Concurrent treatment with an ACE inhibitor may amplify the utility of calcium supplementation for control of hypertension
- PMID: 15488653
- DOI: 10.1016/j.mehy.2002.11.001
Concurrent treatment with an ACE inhibitor may amplify the utility of calcium supplementation for control of hypertension
Abstract
Although supplemental calcium typically lowers blood pressure in subjects with salt-sensitive, low-renin hypertension - presumably by down-regulating increased production of parathyroid hormone (PTH) and/or parathyroid hypertensive factor (PHF) - its impact on the blood pressure of unselected hypertensive or normotensive subjects, as assessed by meta-analyses, appears to be trivial at best.
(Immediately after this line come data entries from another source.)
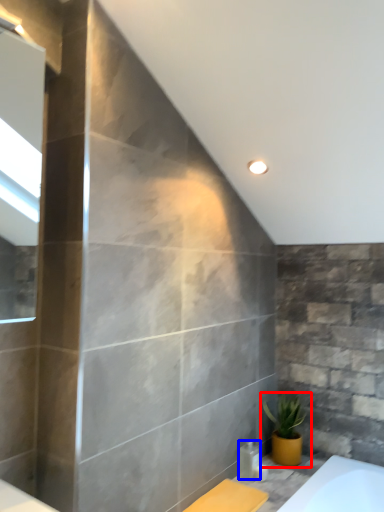 Question: Which object is further to the camera taking this photo, houseplant (highlighted by a red box) or toiletry (highlighted by a blue box)?

Choices:
 (A) houseplant
 (B) toiletry

Answer: (A) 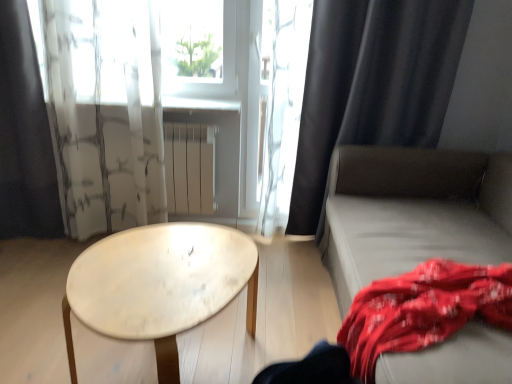 Question: Can you confirm if translucent white curtain at upper center, which ranks as the 2th curtain in left-to-right order, is bigger than red cotton blanket at lower right?

Choices:
 (A) no
 (B) yes

Answer: (A)

Question: Is translucent white curtain at upper center, the second curtain from the right, taller than red cotton blanket at lower right?

Choices:
 (A) yes
 (B) no

Answer: (A)

Question: Are translucent white curtain at upper center, the second curtain from the right, and red cotton blanket at lower right making contact?

Choices:
 (A) yes
 (B) no

Answer: (B)

Question: From the image's perspective, is translucent white curtain at upper center, the second curtain from the right, located beneath red cotton blanket at lower right?

Choices:
 (A) yes
 (B) no

Answer: (B)

Question: Would you say translucent white curtain at upper center, the second curtain from the right, contains red cotton blanket at lower right?

Choices:
 (A) yes
 (B) no

Answer: (B)

Question: From the image's perspective, is light gray fabric couch at right positioned above or below transparent glass window screen at upper center?

Choices:
 (A) below
 (B) above

Answer: (A)

Question: Looking at their shapes, would you say light gray fabric couch at right is wider or thinner than transparent glass window screen at upper center?

Choices:
 (A) wide
 (B) thin

Answer: (A)

Question: From a real-world perspective, relative to transparent glass window screen at upper center, is light gray fabric couch at right vertically above or below?

Choices:
 (A) above
 (B) below

Answer: (B)

Question: Visually, is light gray fabric couch at right positioned to the left or to the right of transparent glass window screen at upper center?

Choices:
 (A) left
 (B) right

Answer: (B)

Question: In the image, is transparent glass window screen at upper center positioned in front of or behind white matte radiator at center?

Choices:
 (A) behind
 (B) front

Answer: (B)

Question: Is transparent glass window screen at upper center inside the boundaries of white matte radiator at center, or outside?

Choices:
 (A) outside
 (B) inside

Answer: (A)

Question: Is transparent glass window screen at upper center wider or thinner than white matte radiator at center?

Choices:
 (A) thin
 (B) wide

Answer: (B)

Question: From a real-world perspective, is transparent glass window screen at upper center above or below white matte radiator at center?

Choices:
 (A) above
 (B) below

Answer: (A)

Question: In the image, is black fabric curtain at left, arranged as the 1th curtain when viewed from the left, positioned in front of or behind white matte radiator at center?

Choices:
 (A) behind
 (B) front

Answer: (B)

Question: Considering the positions of point (28, 233) and point (211, 195), is point (28, 233) closer or farther from the camera than point (211, 195)?

Choices:
 (A) farther
 (B) closer

Answer: (B) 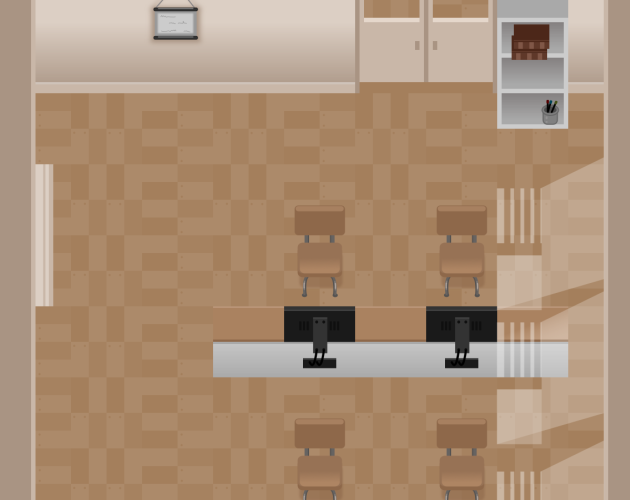 Locate an element on the screen. The image size is (630, 500). wood parquet style floor is located at coordinates (205, 234). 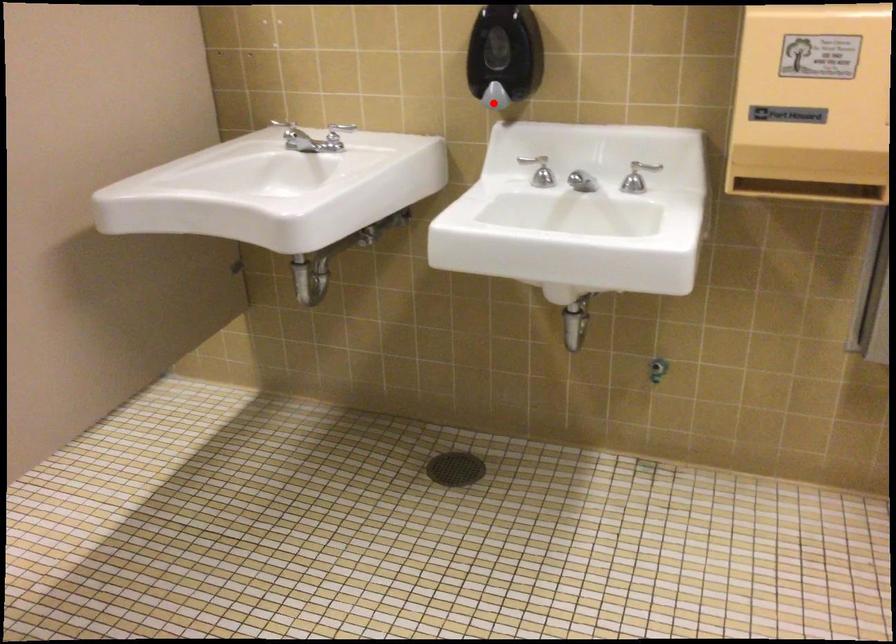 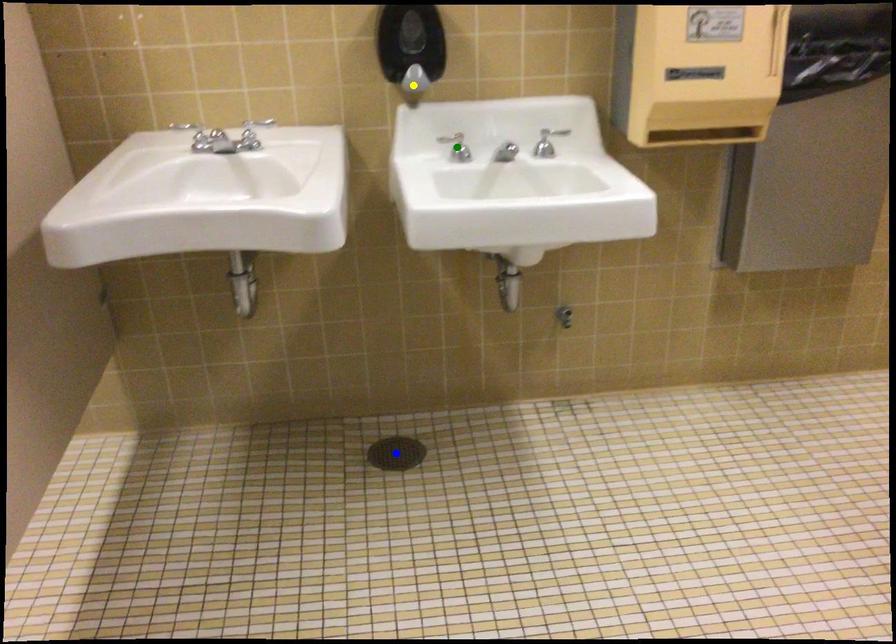 Question: I am providing you with two images of the same scene from different viewpoints. A red point is marked on the first image. You are given multiple points on the second image. Can you choose the point in image 2 that corresponds to the point in image 1?

Choices:
 (A) blue point
 (B) yellow point
 (C) green point

Answer: (B) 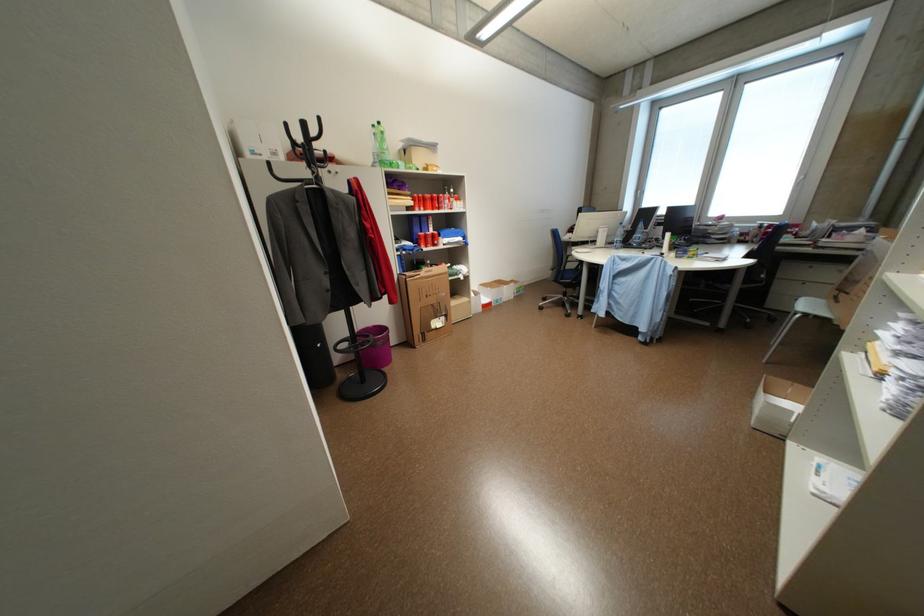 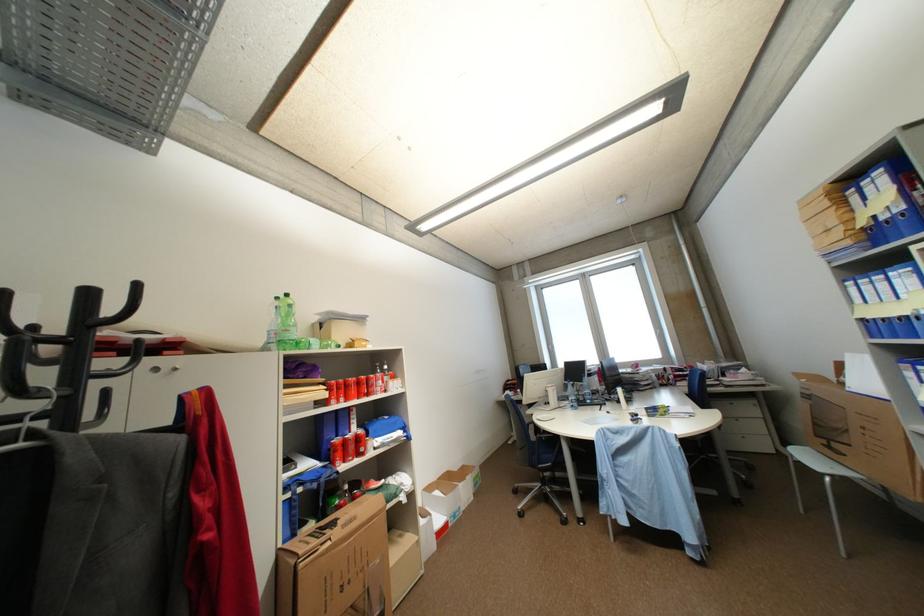 Locate, in the second image, the point that corresponds to the point at 492,286 in the first image.

(438, 490) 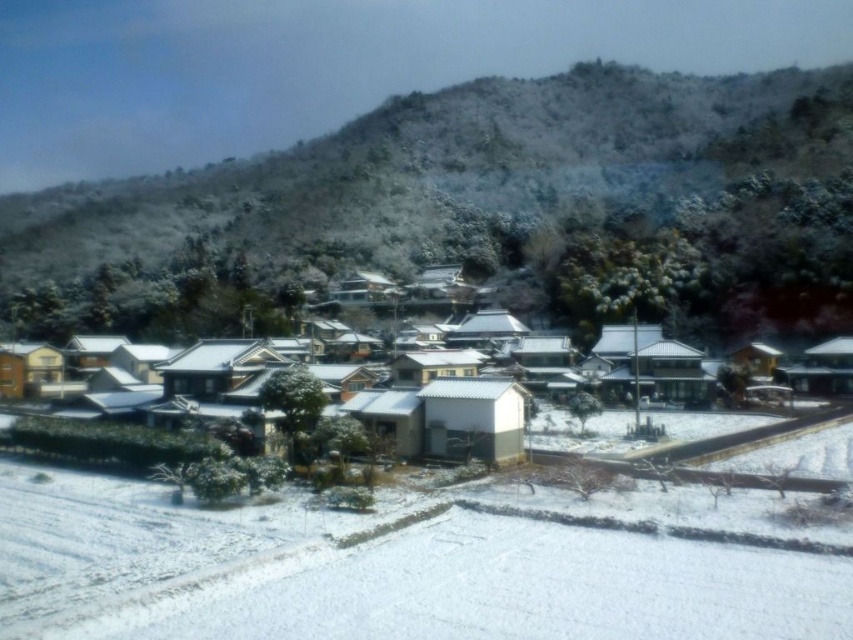 Question: In this image, where is snow-covered trees at upper center located relative to white matte houses at center?

Choices:
 (A) left
 (B) right

Answer: (A)

Question: Which object appears farthest from the camera in this image?

Choices:
 (A) snow-covered trees at upper center
 (B) white matte houses at center

Answer: (A)

Question: Can you confirm if snow-covered trees at upper center is positioned to the left of white matte houses at center?

Choices:
 (A) no
 (B) yes

Answer: (B)

Question: Is the position of snow-covered trees at upper center more distant than that of white matte houses at center?

Choices:
 (A) yes
 (B) no

Answer: (A)

Question: Which object is closer to the camera taking this photo?

Choices:
 (A) white matte houses at center
 (B) snow-covered trees at upper center

Answer: (A)

Question: Which point appears farthest from the camera in this image?

Choices:
 (A) (138, 289)
 (B) (556, 173)

Answer: (B) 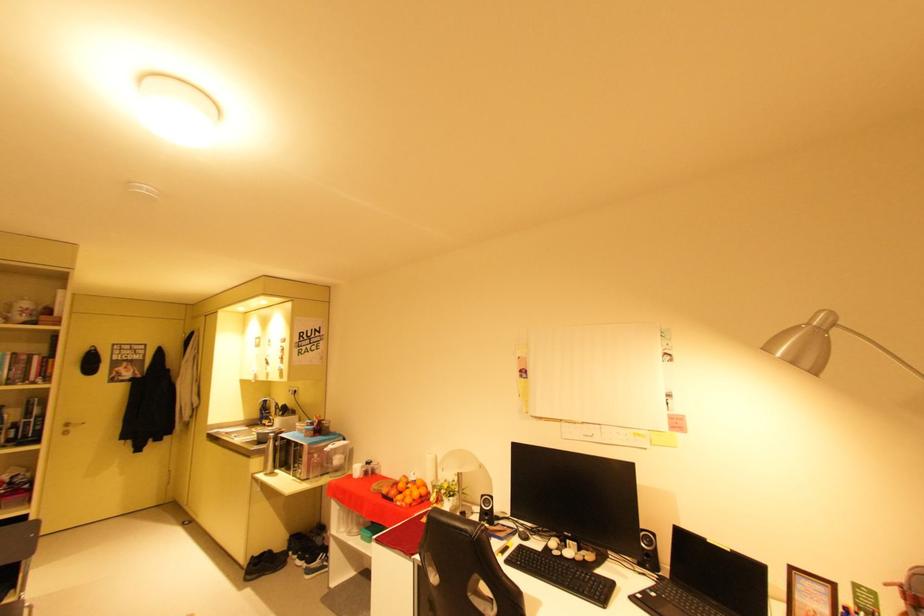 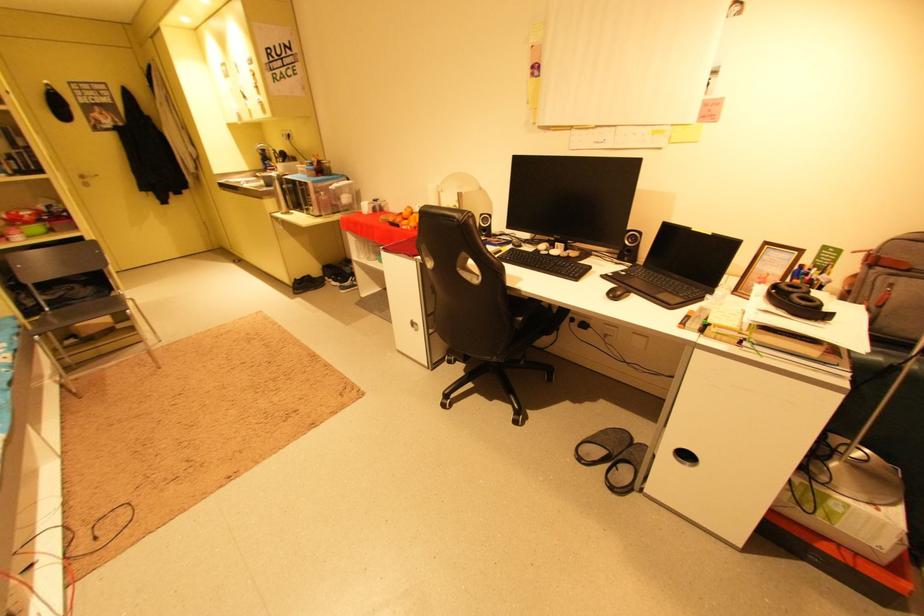 Find the pixel in the second image that matches [338,461] in the first image.

(346, 200) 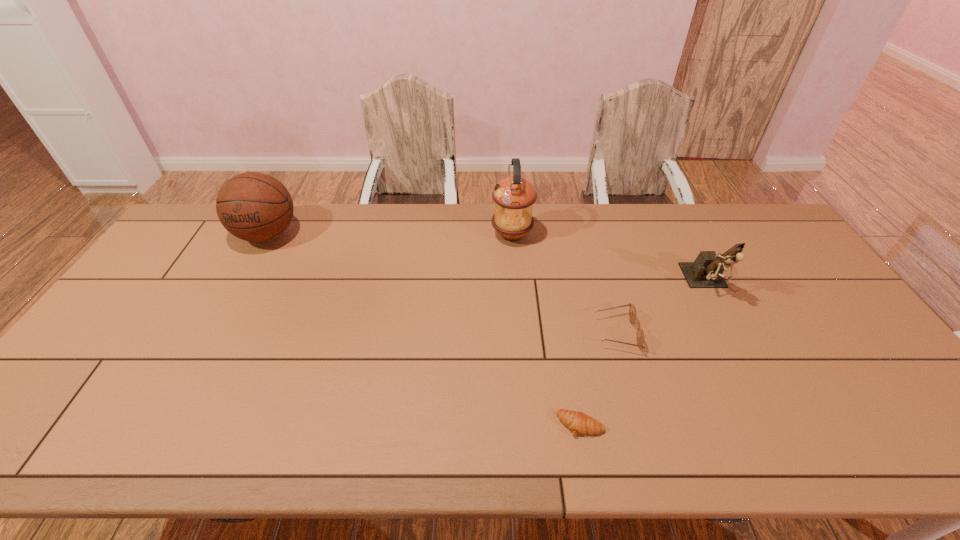 At what (x,y) coordinates should I click in order to perform the action: click on free space that satisfies the following two spatial constraints: 1. on the side with brand label of the oil lamp; 2. on the left side of the basketball. Please return your answer as a coordinate pair (x, y). Looking at the image, I should click on (267, 235).

The width and height of the screenshot is (960, 540). I want to click on vacant region that satisfies the following two spatial constraints: 1. on the front side of the shortest object; 2. on the right side of the tallest object, so click(528, 424). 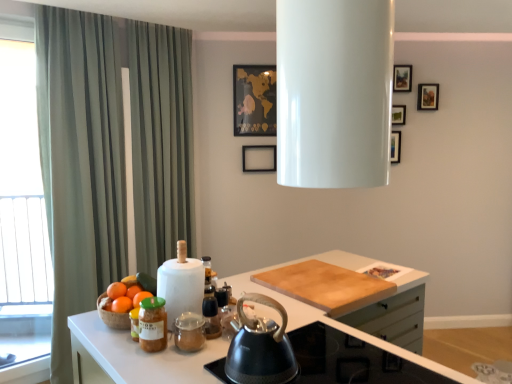 Describe the element at coordinates (141, 297) in the screenshot. I see `orangesmoothfruit at left, which ranks as the 1th orange in right-to-left order` at that location.

I want to click on orange matte at lower left, the 2th orange when ordered from left to right, so click(122, 304).

The height and width of the screenshot is (384, 512). I want to click on wooden picture frame at upper right, acting as the 4th picture frame starting from the left, so click(x=428, y=96).

I want to click on white glossy range hood at upper center, marked as the 1th appliance in a top-to-bottom arrangement, so click(x=334, y=92).

The height and width of the screenshot is (384, 512). What are the coordinates of `wooden picture frame at upper right, the 3th picture frame viewed from the left` in the screenshot? It's located at (402, 78).

Describe the element at coordinates (181, 284) in the screenshot. The image size is (512, 384). I see `white paper towel at center, which is the 2th appliance in front-to-back order` at that location.

Locate an element on the screen. green striped curtain at left is located at coordinates (80, 163).

Which is behind, point (4, 257) or point (165, 268)?

Positioned behind is point (4, 257).

From a real-world perspective, which object stands above the other?

white sheer curtain at left.

Is white sheer curtain at left next to white paper towel at center, which appears as the first appliance when viewed from the left, and touching it?

No, white sheer curtain at left is not making contact with white paper towel at center, which appears as the first appliance when viewed from the left.

Which point is more distant from viewer, (124, 290) or (153, 329)?

The point (124, 290) is more distant.

Is orangesmoothfruit at left, which is the first orange from left to right, inside the boundaries of matte glass jar at lower left, or outside?

orangesmoothfruit at left, which is the first orange from left to right, is not inside matte glass jar at lower left, it's outside.

Can you confirm if orangesmoothfruit at left, which is the third orange in right-to-left order, is positioned to the left of matte glass jar at lower left?

Indeed, orangesmoothfruit at left, which is the third orange in right-to-left order, is positioned on the left side of matte glass jar at lower left.

Between orangesmoothfruit at left, which is the first orange from left to right, and matte glass jar at lower left, which one has less height?

Standing shorter between the two is orangesmoothfruit at left, which is the first orange from left to right.

From a real-world perspective, which object stands above the other?

From a 3D spatial view, white paper towel at center, the second appliance viewed from the top, is above.

Between white paper towel at center, the second appliance viewed from the top, and orangesmoothfruit at left, which is the first orange from left to right, which one has more height?

Standing taller between the two is white paper towel at center, the second appliance viewed from the top.

From the orangesmoothfruit at left, which is the first orange from left to right, count 1st appliance to the right and point to it. Please provide its 2D coordinates.

[(181, 284)]

Could you measure the distance between white paper towel at center, which is the 2th appliance in front-to-back order, and orangesmoothfruit at left, which is the third orange in right-to-left order?

white paper towel at center, which is the 2th appliance in front-to-back order, and orangesmoothfruit at left, which is the third orange in right-to-left order, are 21.65 centimeters apart.

Is wooden picture frame at upper right, placed as the 1th picture frame when sorted from right to left, to the right of white sheer curtain at left from the viewer's perspective?

Indeed, wooden picture frame at upper right, placed as the 1th picture frame when sorted from right to left, is positioned on the right side of white sheer curtain at left.

Would you say white sheer curtain at left is part of wooden picture frame at upper right, placed as the 1th picture frame when sorted from right to left,'s contents?

That's incorrect, white sheer curtain at left is not inside wooden picture frame at upper right, placed as the 1th picture frame when sorted from right to left.

Can you see wooden picture frame at upper right, placed as the 1th picture frame when sorted from right to left, touching white sheer curtain at left?

No, wooden picture frame at upper right, placed as the 1th picture frame when sorted from right to left, is not beside white sheer curtain at left.

How different are the orientations of wooden picture frame at upper right, placed as the 1th picture frame when sorted from right to left, and white sheer curtain at left in degrees?

wooden picture frame at upper right, placed as the 1th picture frame when sorted from right to left, and white sheer curtain at left are facing 34.9 degrees away from each other.

In terms of size, does wooden picture frame at upper right, the second picture frame viewed from the right, appear bigger or smaller than white paper towel at center, positioned as the second appliance in right-to-left order?

Clearly, wooden picture frame at upper right, the second picture frame viewed from the right, is smaller in size than white paper towel at center, positioned as the second appliance in right-to-left order.

Which is closer to the camera, (x=403, y=68) or (x=186, y=253)?

The point (x=186, y=253) is closer to the camera.

Is the depth of wooden picture frame at upper right, the 3th picture frame viewed from the left, greater than that of white paper towel at center, the second appliance viewed from the top?

Yes, wooden picture frame at upper right, the 3th picture frame viewed from the left, is further from the viewer.

Considering the relative sizes of wooden picture frame at upper right, acting as the 4th picture frame starting from the left, and orangesmoothfruit at left, which ranks as the 1th orange in right-to-left order, in the image provided, is wooden picture frame at upper right, acting as the 4th picture frame starting from the left, taller than orangesmoothfruit at left, which ranks as the 1th orange in right-to-left order,?

Indeed, wooden picture frame at upper right, acting as the 4th picture frame starting from the left, has a greater height compared to orangesmoothfruit at left, which ranks as the 1th orange in right-to-left order.

Is wooden picture frame at upper right, placed as the 1th picture frame when sorted from right to left, far away from orangesmoothfruit at left, marked as the 3th orange in a left-to-right arrangement?

Yes.

Is wooden picture frame at upper right, acting as the 4th picture frame starting from the left, not inside orangesmoothfruit at left, which ranks as the 1th orange in right-to-left order?

Absolutely, wooden picture frame at upper right, acting as the 4th picture frame starting from the left, is external to orangesmoothfruit at left, which ranks as the 1th orange in right-to-left order.

From a real-world perspective, who is located higher, wooden picture frame at upper right, placed as the 1th picture frame when sorted from right to left, or orangesmoothfruit at left, which ranks as the 1th orange in right-to-left order?

wooden picture frame at upper right, placed as the 1th picture frame when sorted from right to left.

Is wooden picture frame at upper right, placed as the 1th picture frame when sorted from right to left, turned away from wooden picture frame at upper right, the second picture frame viewed from the right?

No, wooden picture frame at upper right, placed as the 1th picture frame when sorted from right to left, is not facing the opposite direction of wooden picture frame at upper right, the second picture frame viewed from the right.

Is wooden picture frame at upper right, placed as the 1th picture frame when sorted from right to left, inside the boundaries of wooden picture frame at upper right, the second picture frame viewed from the right, or outside?

wooden picture frame at upper right, placed as the 1th picture frame when sorted from right to left, is located beyond the bounds of wooden picture frame at upper right, the second picture frame viewed from the right.

The width and height of the screenshot is (512, 384). I want to click on window above the white paper towel at center, the second appliance viewed from the top (from the image's perspective), so click(x=21, y=203).

From a real-world perspective, which orange is the 3rd one above the matte glass jar at lower left? Please provide its 2D coordinates.

[(116, 290)]

Based on their spatial positions, is white sheer curtain at left or white glossy range hood at upper center, the 1th appliance viewed from the front, further from orangesmoothfruit at left, which is the first orange from left to right?

Among the two, white sheer curtain at left is located further to orangesmoothfruit at left, which is the first orange from left to right.

Based on their spatial positions, is gold paper map at upper center, marked as the fourth picture frame in a right-to-left arrangement, or black matte kettle at center closer to wooden picture frame at upper right, placed as the 1th picture frame when sorted from right to left?

gold paper map at upper center, marked as the fourth picture frame in a right-to-left arrangement, is positioned closer to the anchor wooden picture frame at upper right, placed as the 1th picture frame when sorted from right to left.

Looking at the image, which one is located further to white glossy countertop at lower left, wooden picture frame at upper right, placed as the 1th picture frame when sorted from right to left, or orange matte at left?

wooden picture frame at upper right, placed as the 1th picture frame when sorted from right to left, lies further to white glossy countertop at lower left than the other object.

When comparing their distances from orange matte at lower left, the 2th orange in the right-to-left sequence, does black matte picture frame at center, marked as the second picture frame in a left-to-right arrangement, or orangesmoothfruit at left, marked as the 3th orange in a left-to-right arrangement, seem further?

Based on the image, black matte picture frame at center, marked as the second picture frame in a left-to-right arrangement, appears to be further to orange matte at lower left, the 2th orange in the right-to-left sequence.

Consider the image. Estimate the real-world distances between objects in this image. Which object is closer to white glossy countertop at lower left, orange matte at lower left, the 2th orange in the right-to-left sequence, or black matte picture frame at center, which is the 3th picture frame in right-to-left order?

Based on the image, orange matte at lower left, the 2th orange in the right-to-left sequence, appears to be nearer to white glossy countertop at lower left.

Estimate the real-world distances between objects in this image. Which object is closer to gold paper map at upper center, which is the first picture frame in left-to-right order, green striped curtain at left or white glossy countertop at lower left?

green striped curtain at left lies closer to gold paper map at upper center, which is the first picture frame in left-to-right order, than the other object.

Considering their positions, is wooden picture frame at upper right, acting as the 4th picture frame starting from the left, positioned closer to black matte kettle at center than white sheer curtain at left?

This suggests that calcium may actually raise blood pressure a bit in some patients with high-renin hypertension, a prediction that is borne out in rodent models of this disorder. There is limited clinical evidence that long-term calcium supplementation tends to raise plasma renin activity; this finding, if valid, could evidently rationalize the equivocal clinical impact of calcium on blood pressure. Salt restriction likewise boosts renin production, and this effect tends to most notable in subjects whose blood pressure fails to decline during low-salt diets. Two clinical groups have demonstrated that salt restriction has a larger and more consistently beneficial impact on the blood pressure of hypertensives when they concurrently are treated with ACE inhibitors - evidently because the physiological impact of the associated rise in renin is blunted. Analogous logic suggests that calcium supplementation may be more beneficial for hypertensives in the context of ACE inhibition or blockade of angiotensin II receptors; this supposition that can readily be tested clinically. The imminent availability of safe nutraceutical ACE inhibitors may make it more feasible for the general public to benefit from these therapeutic/preventive possibilities.